Kalimat yang dibilang Dito saat itu, tapi tidak nyatanya sekarang. Namira meminta pertanggungjawaban padaku.

"Tanggung jawab apalagi, Namira?" lirih Satria yang memucat mendengar permintaan Namira.

"Kamu benar-benar tidak tahu kabar tentangku?"

"Kabar? Kabar apa?"

Bila yang melihat mereka saling berbicara justru bingung dan berniat ingin pergi. Dia merasa tidak ada urusannya antara dia dengan mereka berdua.

"Ehm, maaf. Aku izin pergi, ya. Kalian selesaikanlah masalah kalian sendiri," ucap Bila.

"Bila, kumohon jangan pergi. Sepertinya kamu perlu tahu apa yang dijelaskan oleh Namira," pinta Satria.

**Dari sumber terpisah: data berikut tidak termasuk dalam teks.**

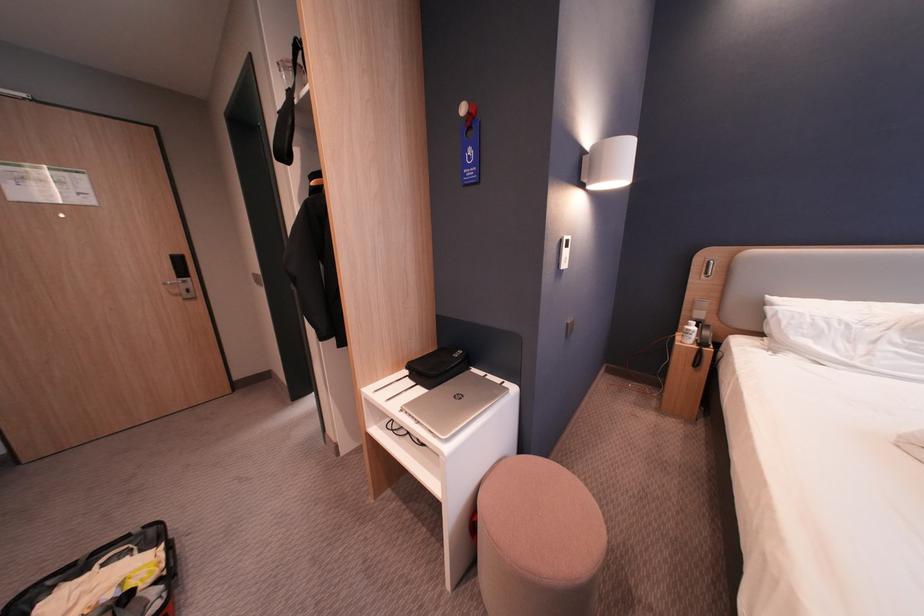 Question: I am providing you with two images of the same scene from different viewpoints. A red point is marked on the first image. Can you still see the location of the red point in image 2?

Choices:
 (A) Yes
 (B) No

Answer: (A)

"Lagipula kamu kan ke sini atas ajakanku, bagaimana Mas membiarkan kamu pulang sendirian," tutur Satria kemudian.

Bila akhirnya mengalah dan memilih berpindah tempat. Meski demikian, dia masih bisa mendengar apa yang mereka ucapkan. Dari yang dia dengar, ternyata Namira keguguran, sementara itu Abi jadi ketua dengannya karena merasa tidak perlu ada calon anaknya lagi. Namira meminta pertanggungjawaban Satria karena sekarang dia sudah enggak suci lagi.

Satria terlihat mengacak rambutnya sendiri. Bagaimana bisa dia menikahi orang yang bahkan hanya dikenalnya sebagai model papan atas. Dia bahkan dekat karena Namira yang mendatanginya waktu itu.

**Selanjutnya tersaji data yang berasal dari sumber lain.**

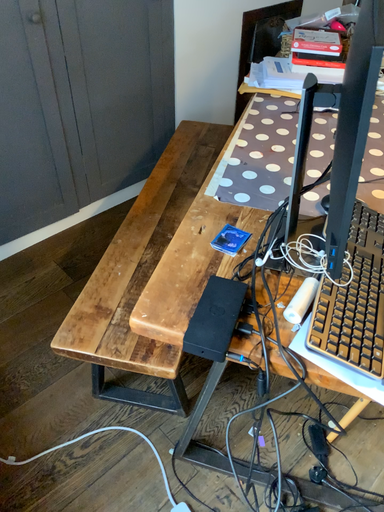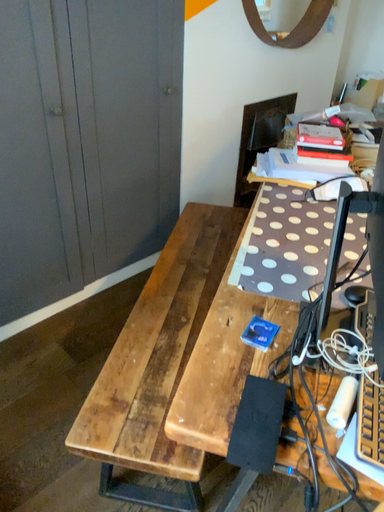 Question: How did the camera likely rotate when shooting the video?

Choices:
 (A) rotated downward
 (B) rotated upward

Answer: (B)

"Begini aja, Namira. Aku akan datangi Mas Abi, ya. Sekarang aku perlu mengantarkan Bila pulang. Ini sudah malam."

Satria berusaha beranjak dari tempat duduknya. Namun, dia tertahan karena Namira memegang tangannya.

"Satria, kamu serius akan menemui Abangmu, kan? Tolonglah, karirku sudah hancur. Aku enggak bisa cari pekerjaan lain selain model," pinta Namira.

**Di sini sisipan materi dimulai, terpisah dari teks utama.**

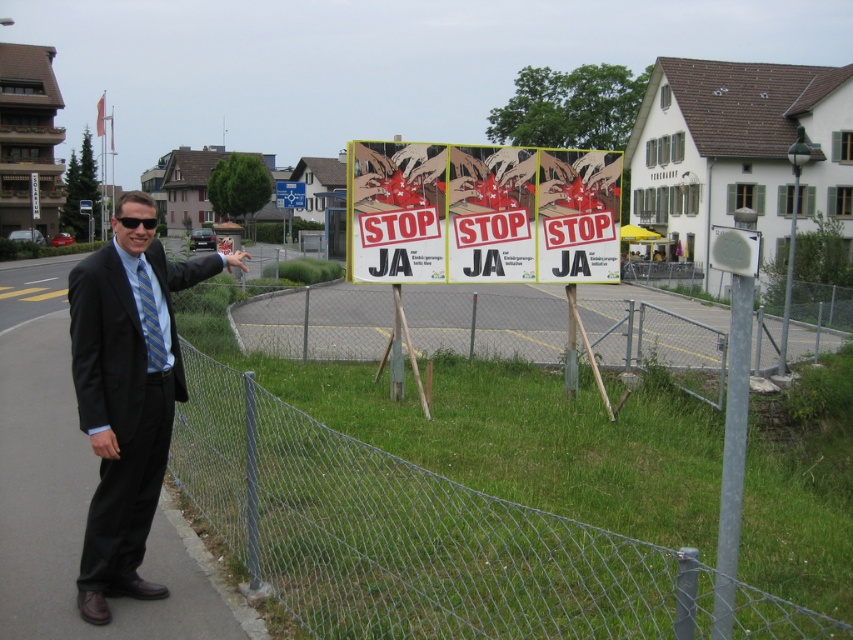 Question: Is the position of wire mesh fence at lower left more distant than that of matte paper poster at center?

Choices:
 (A) no
 (B) yes

Answer: (A)

Question: Which point is closer to the camera taking this photo?

Choices:
 (A) (577, 220)
 (B) (163, 365)
 (C) (115, 506)
 (D) (296, 198)

Answer: (C)

Question: Is blue striped tie at left to the left of blue plastic sign at upper center from the viewer's perspective?

Choices:
 (A) yes
 (B) no

Answer: (B)

Question: Which point appears farthest from the camera in this image?

Choices:
 (A) (430, 611)
 (B) (148, 362)
 (C) (169, 424)

Answer: (C)

Question: Estimate the real-world distances between objects in this image. Which object is farther from the blue striped tie at left?

Choices:
 (A) matte paper poster at center
 (B) black suit at left
 (C) wire mesh fence at lower left
 (D) blue plastic sign at upper center

Answer: (D)

Question: Where is blue striped tie at left located in relation to blue plastic sign at upper center in the image?

Choices:
 (A) right
 (B) left

Answer: (A)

Satria hanya mengangguk. Dia juga berusaha menarik tangan Namira dan tangannya. Dia lalu menghampiri Bila yang duduk tak jauh darinya.

"Ayo, Bila. Kita pulang," ajak Satria.

Bila langsung beranjak dan mengikuti Satria. Dia sebenarnya jengah berada di kondisi sekarang. Lebih tepatnya, dia bingung mau bersikap gimana, jadi yang dilakukannya hanya diam sampai mobil bergerak dan berhenti di depan rumahnya.

"Bila, are you ok?" tanya Satria.

"Ehm, aku baik, kok. Hanya terlalu kaget sama kejadian hari ini yang tak terbayangkan sebelumnya," lirih Bila.

"Maafkan aku, ya. Aku janji akan menyelesaikan semuanya secepatnya," ucap Satria.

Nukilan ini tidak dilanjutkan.